2. Relative Outperformance vs Sensex: Despite a 2.38% weekly decline, Shrenik Ltd outperformed the Sensex’s 4.87% fall, indicating some resilience amid broader market weakness.

3. Persistent Technical Weakness: The stock traded below all major moving averages throughout the week, signalling a sustained downtrend and subdued investor confidence despite short-term rallies.

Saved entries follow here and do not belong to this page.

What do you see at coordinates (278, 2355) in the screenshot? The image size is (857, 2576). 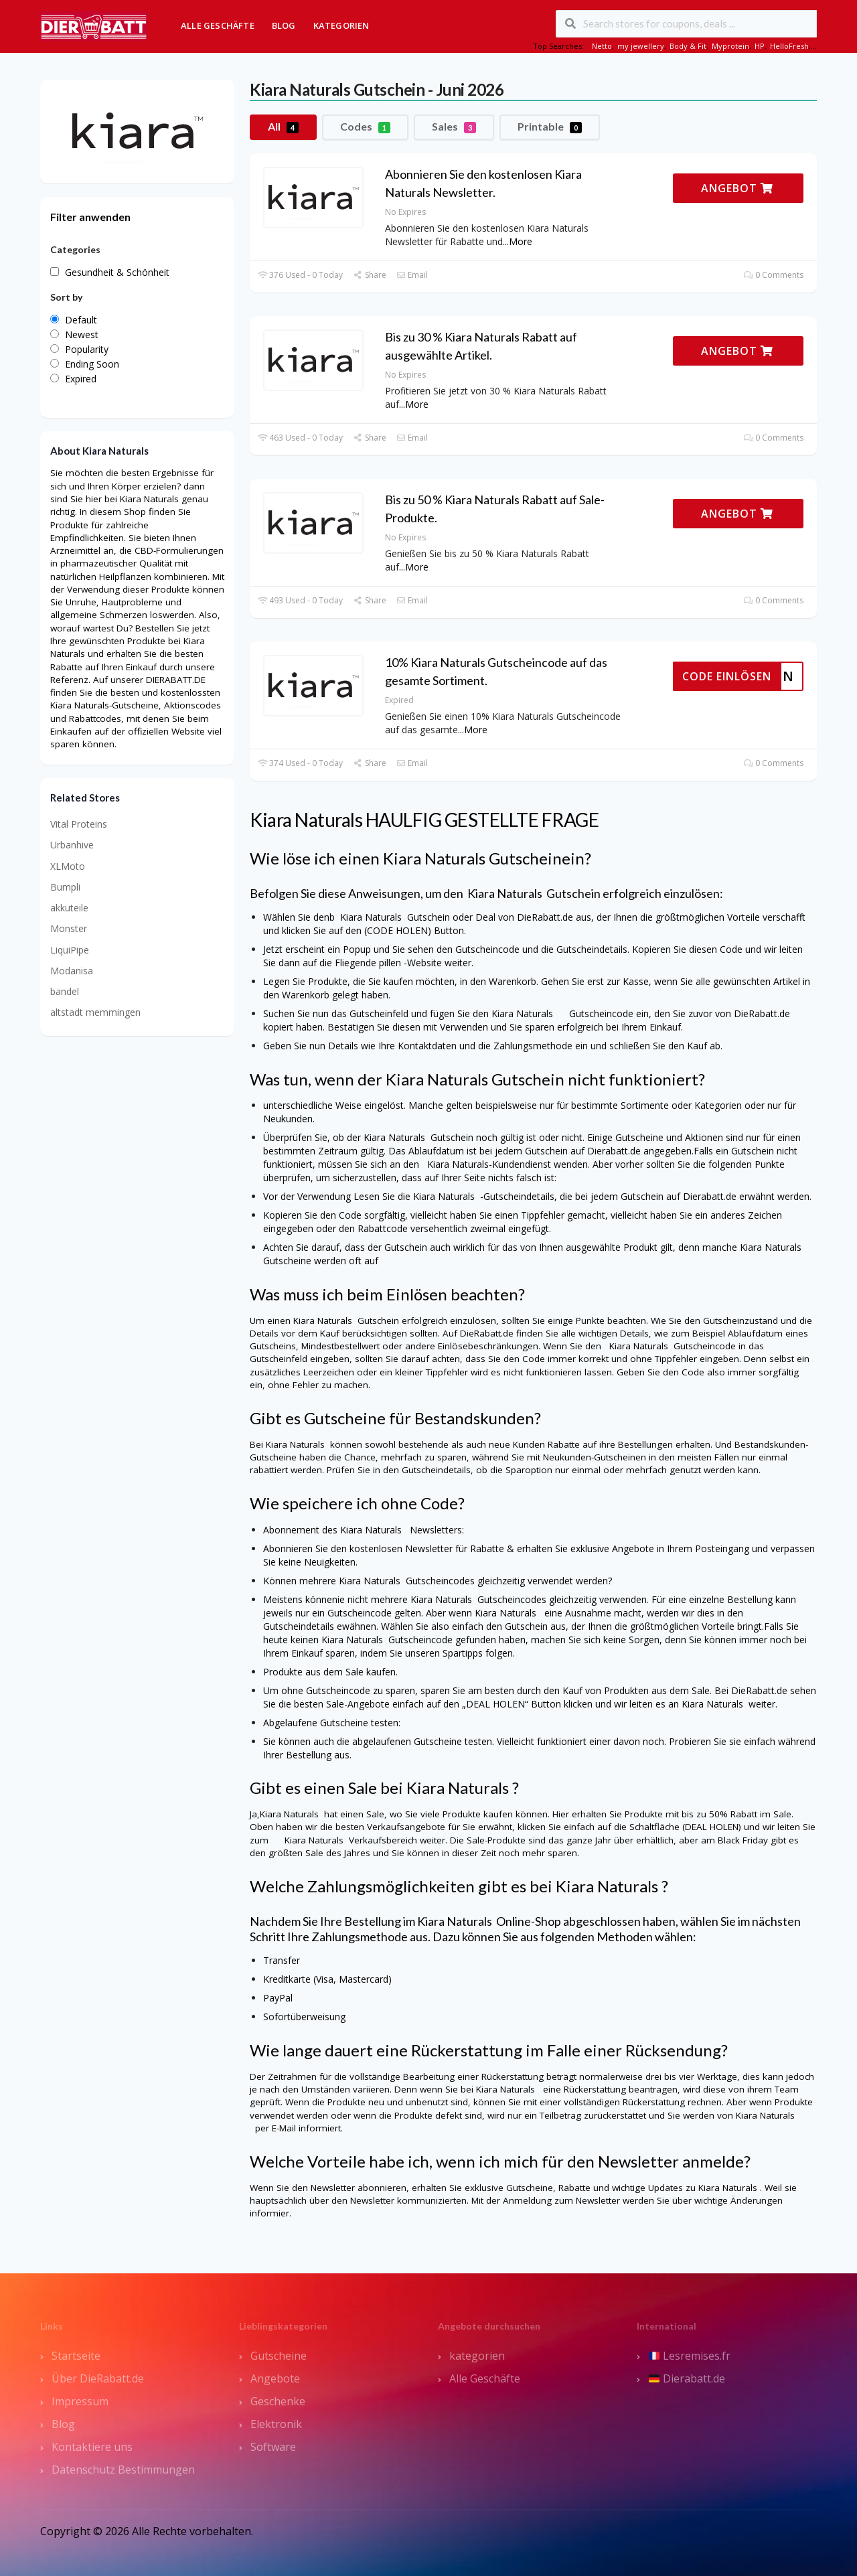 I see `Gutscheine` at bounding box center [278, 2355].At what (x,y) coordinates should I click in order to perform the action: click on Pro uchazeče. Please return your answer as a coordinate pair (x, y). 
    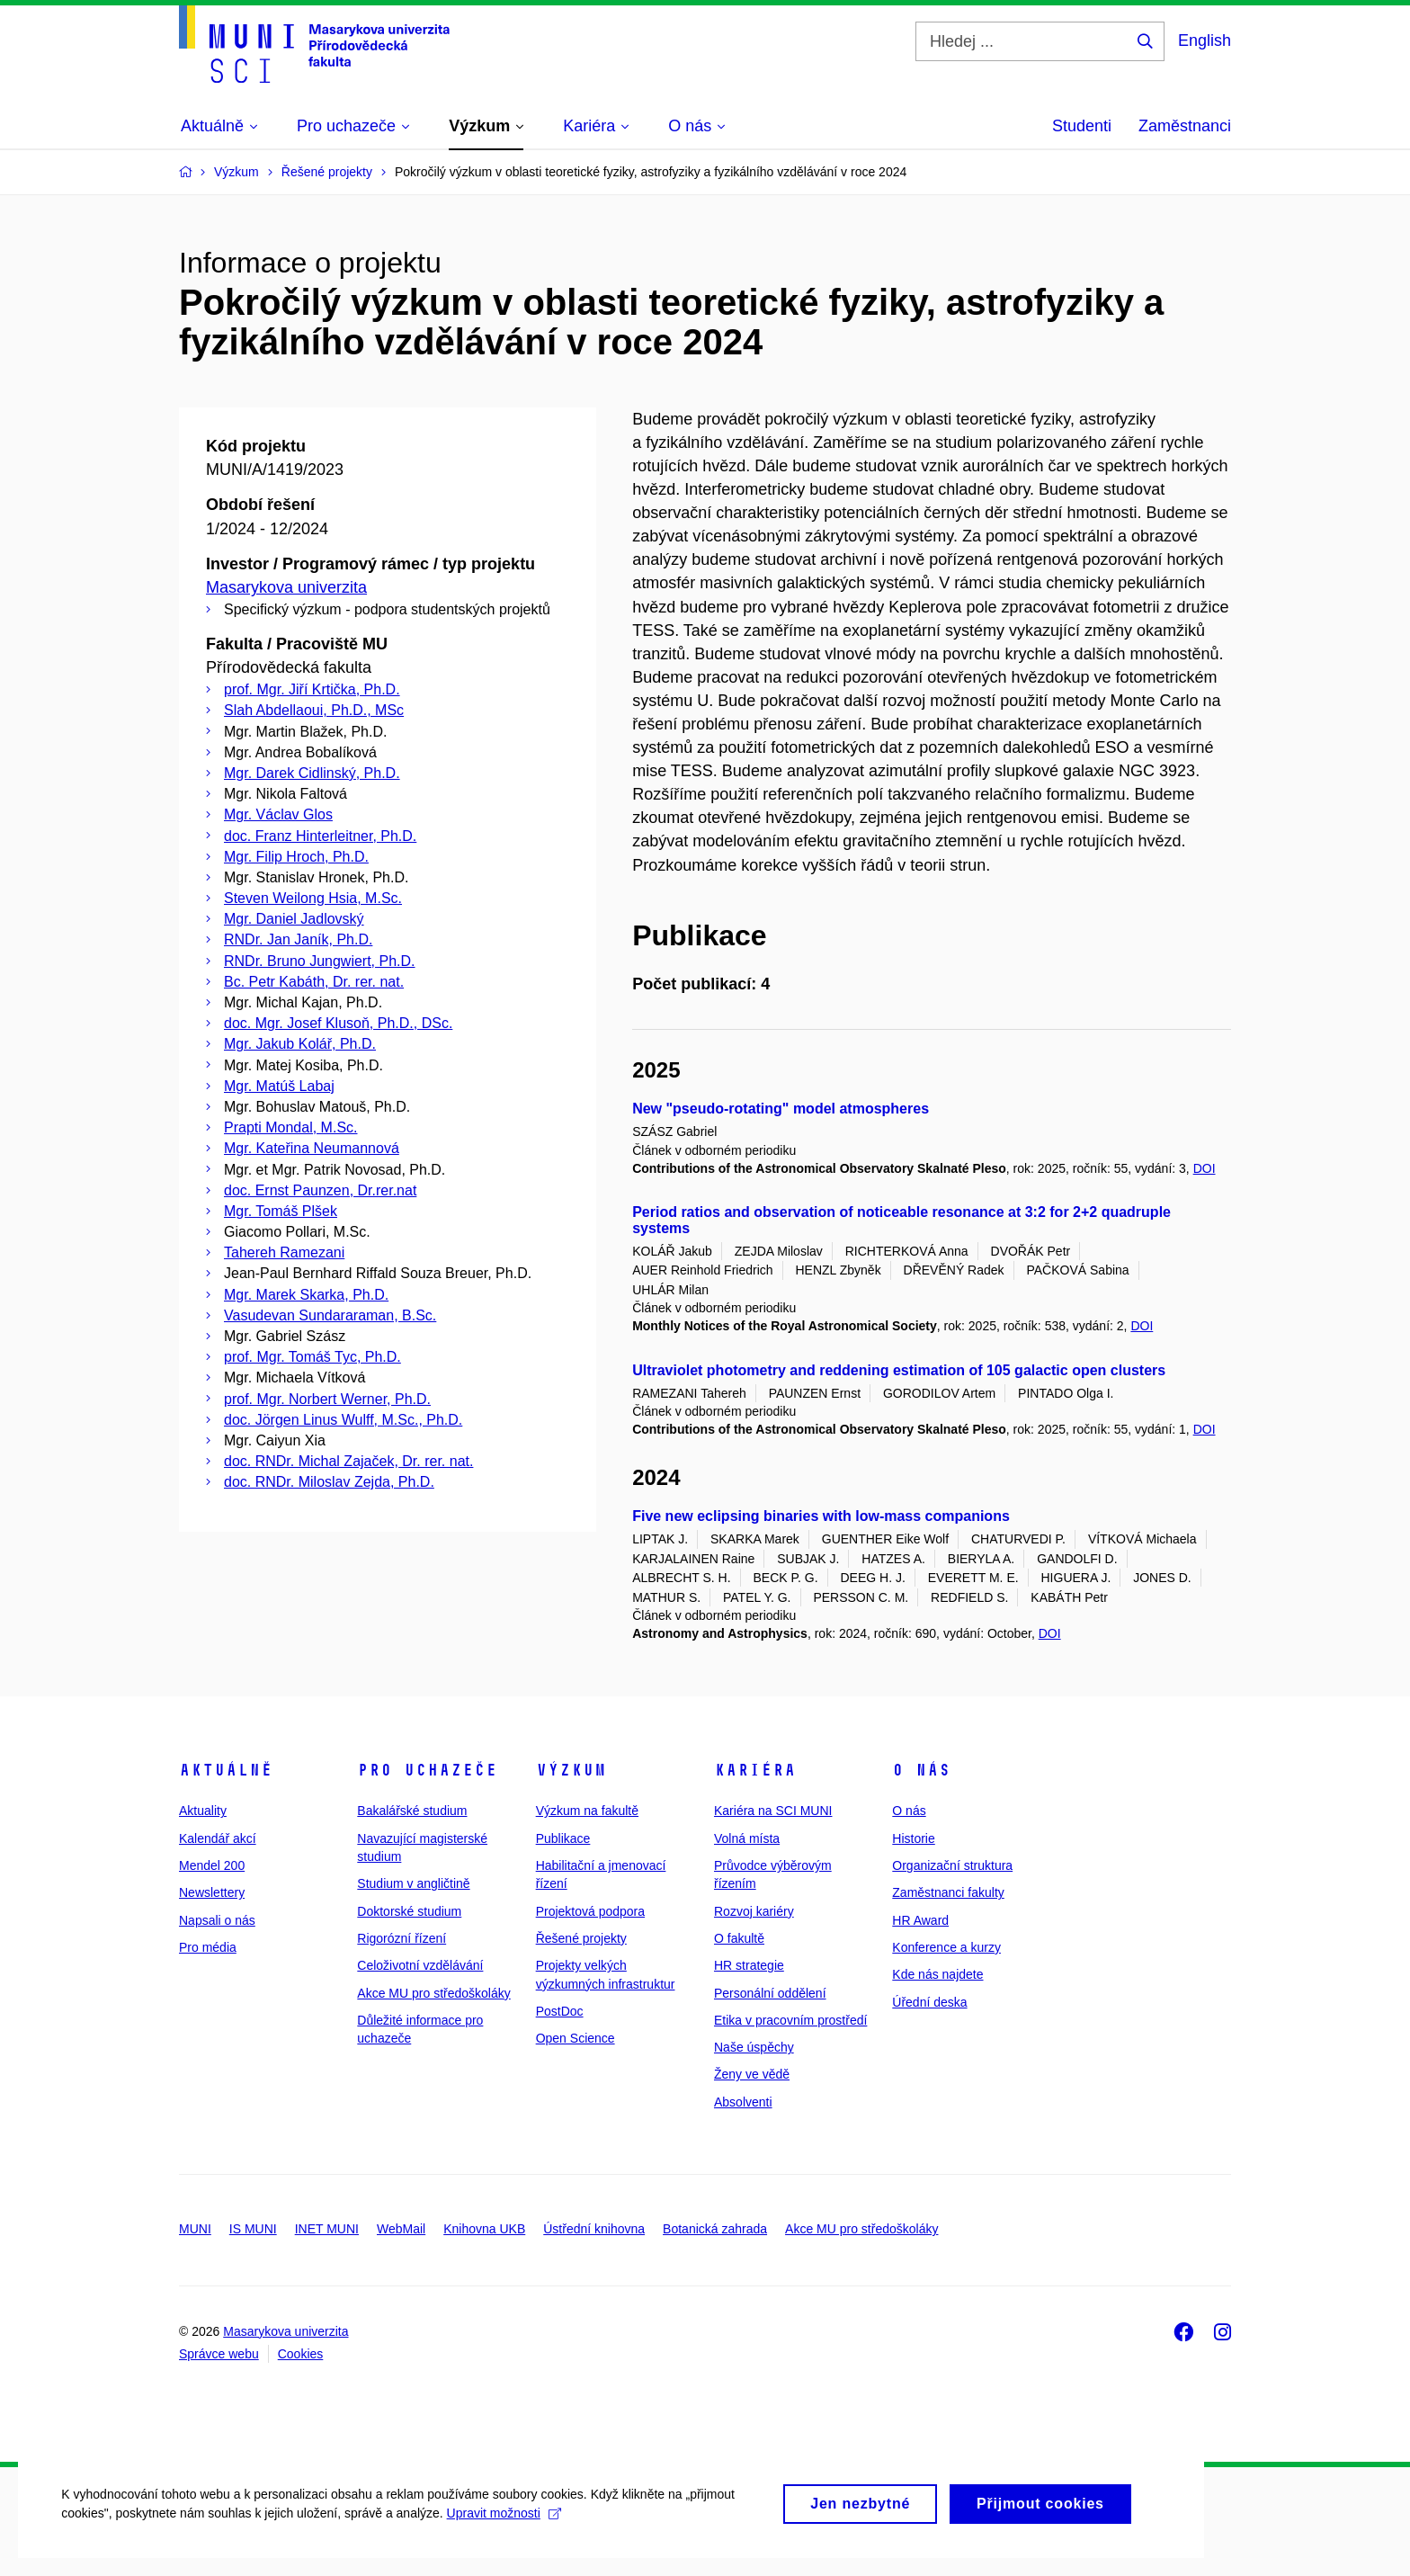
    Looking at the image, I should click on (427, 1770).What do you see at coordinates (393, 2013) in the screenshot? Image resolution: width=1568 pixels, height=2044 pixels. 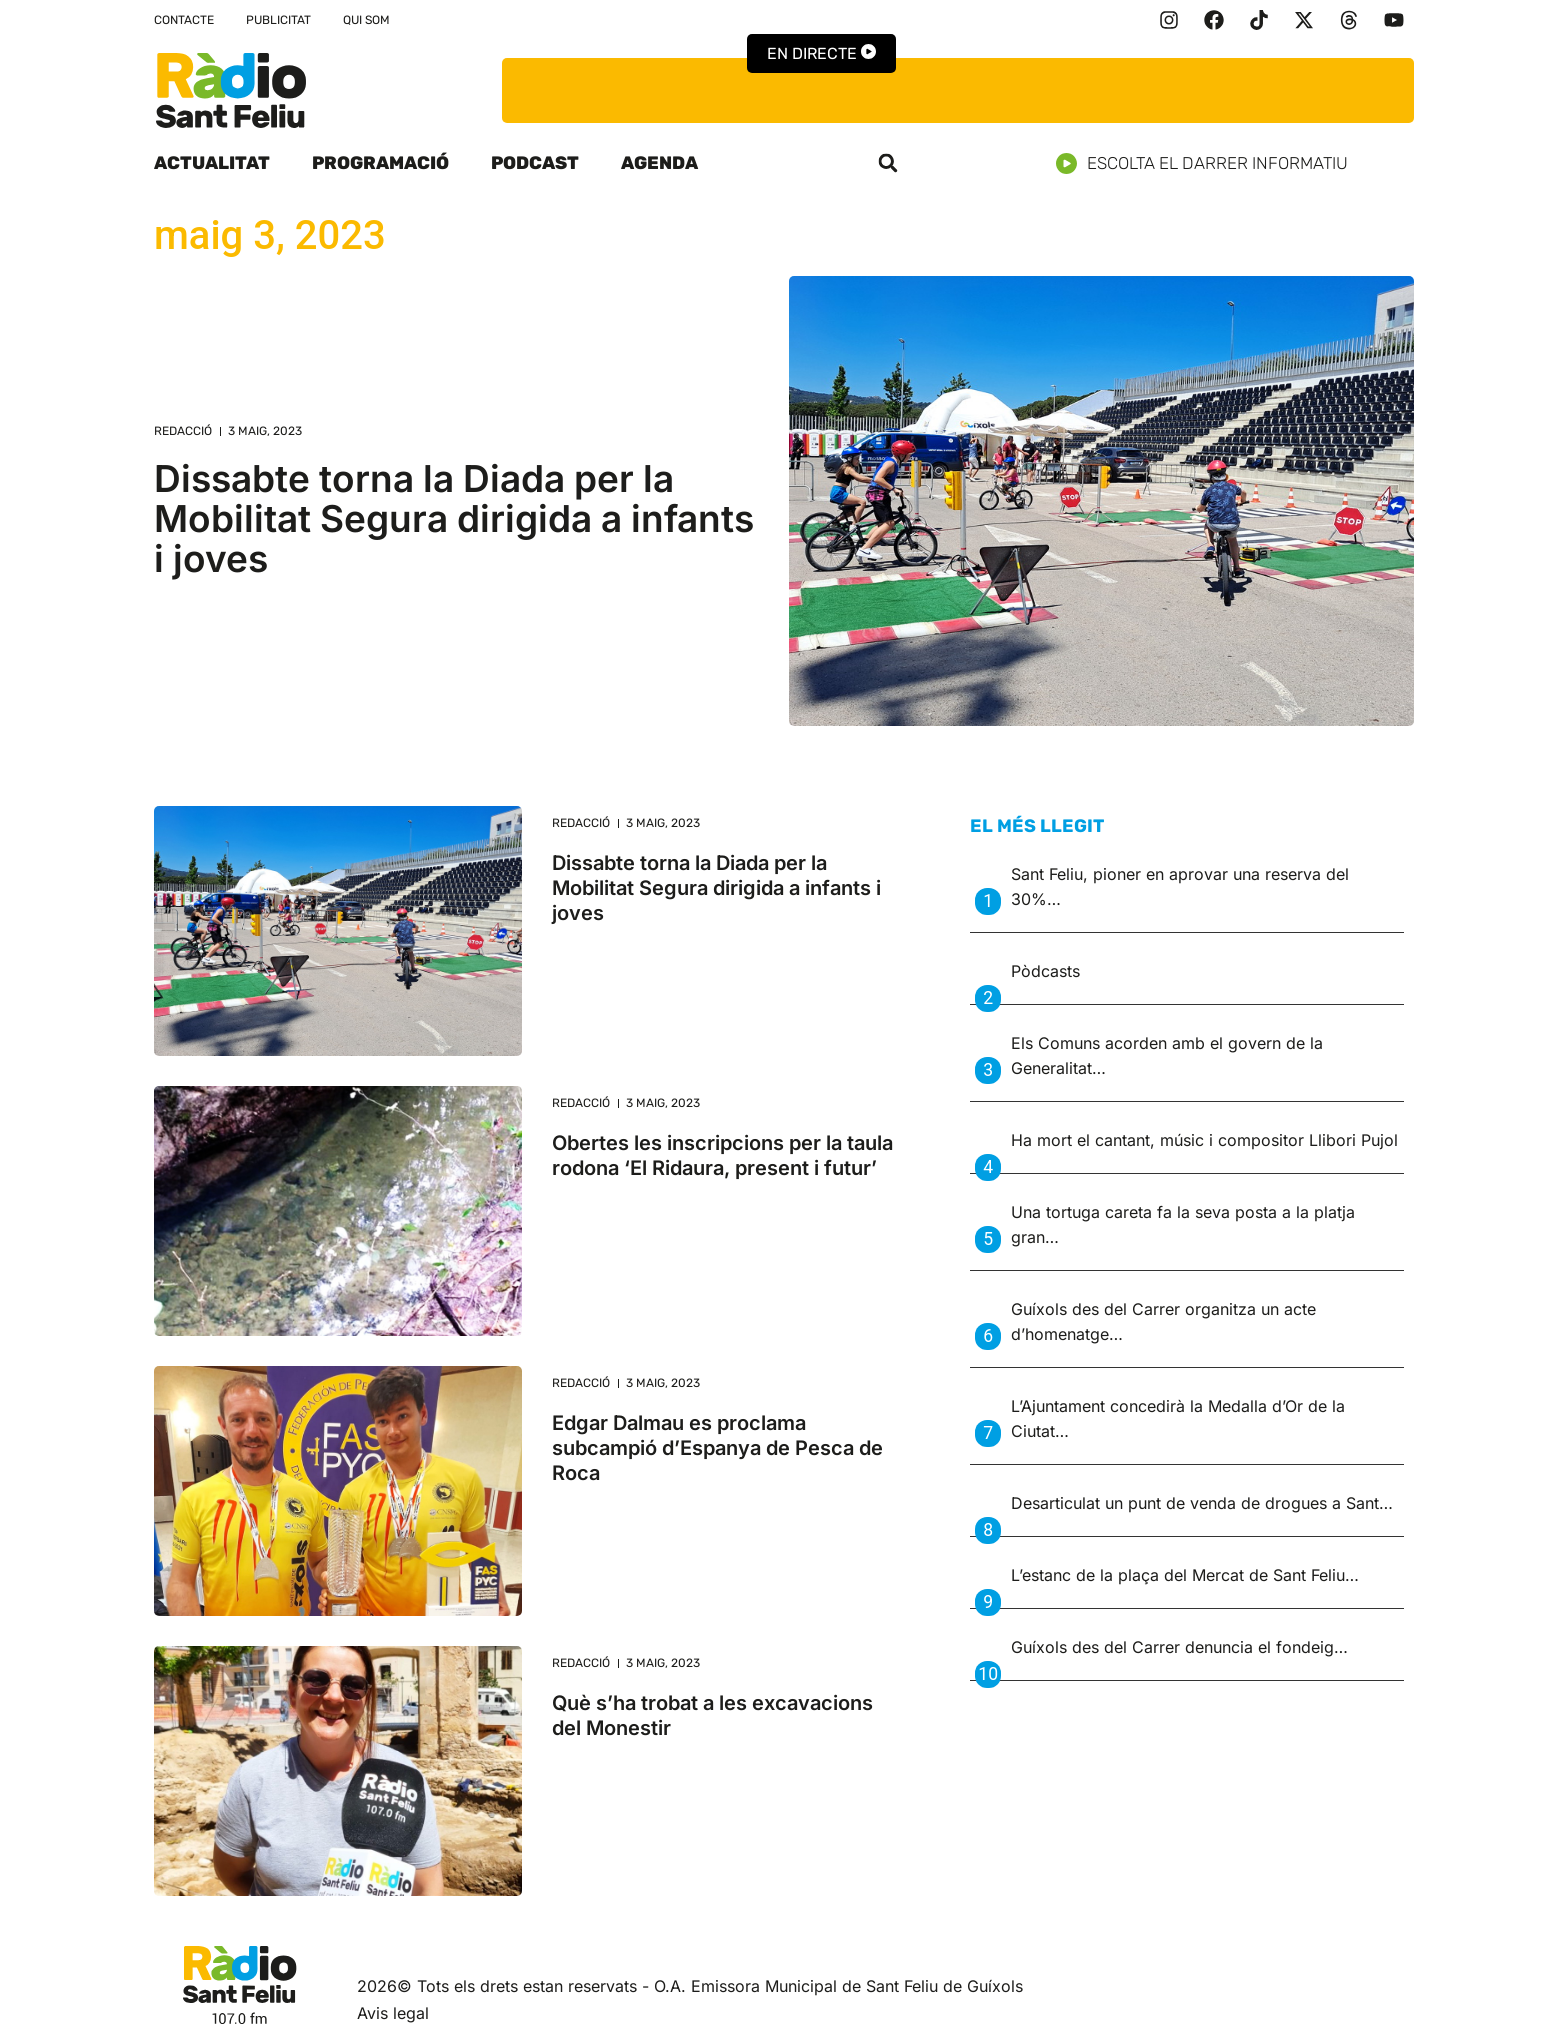 I see `Avis legal` at bounding box center [393, 2013].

4. Liquidity Constraints and Micro-Cap Risks: Limited liquidity and micro-cap status contributed to exaggerated price swings and regulatory circuit triggers, underscoring the stock’s susceptibility to volatility and supply-demand imbalances.

Conclusion

Shrenik Ltd’s week was characterised by sharp swings between panic-induced selling and robust buying pressure, resulting in circuit-triggered price limits on multiple days. While the stock showed relative strength compared to the broader Sensex, its technical and fundamental indicators remain weak, with a Strong Sell Mojo Grade reflecting ongoing challenges. The micro-cap nature and low liquidity amplify volatility, making the stock a high-risk proposition. Investors should carefully monitor upcoming sessions for confirmation of sustained momentum or renewed weakness before considering exposure.